Stored items
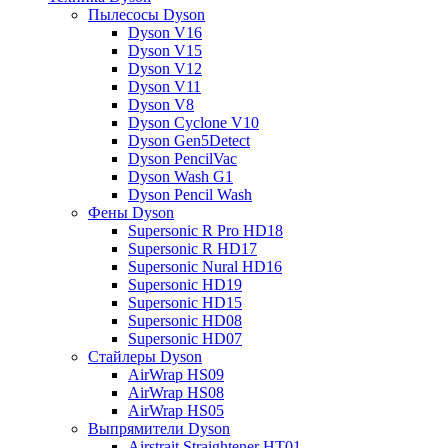
Пылесосы Dyson
Dyson V16
Dyson V15
Dyson V12
Dyson V11
Dyson V8
Dyson Cyclone V10
Dyson Gen5Detect
Dyson PencilVac
Dyson Wash G1
Dyson Pencil Wash
Фены Dyson
Supersonic R Pro HD18
Supersonic R HD17
Supersonic Nural HD16
Supersonic HD19
Supersonic HD15
Supersonic HD08
Supersonic HD07
Стайлеры Dyson
AirWrap HS09
AirWrap HS08
AirWrap HS05
Выпрямители Dyson
Airstrait Straightener HT01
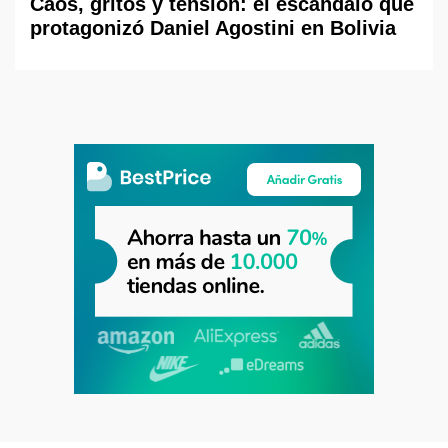
Caos, gritos y tensión: el escándalo que
protagonizó Daniel Agostini en Bolivia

What needs to be done: As listed above, the lines from the line with "Dyson Wash G1" to the line with "Выпрямители Dyson" are to be echoed exactly, with both ends included and nothing added.

Solution:
Dyson Wash G1
Dyson Pencil Wash
Фены Dyson
Supersonic R Pro HD18
Supersonic R HD17
Supersonic Nural HD16
Supersonic HD19
Supersonic HD15
Supersonic HD08
Supersonic HD07
Стайлеры Dyson
AirWrap HS09
AirWrap HS08
AirWrap HS05
Выпрямители Dyson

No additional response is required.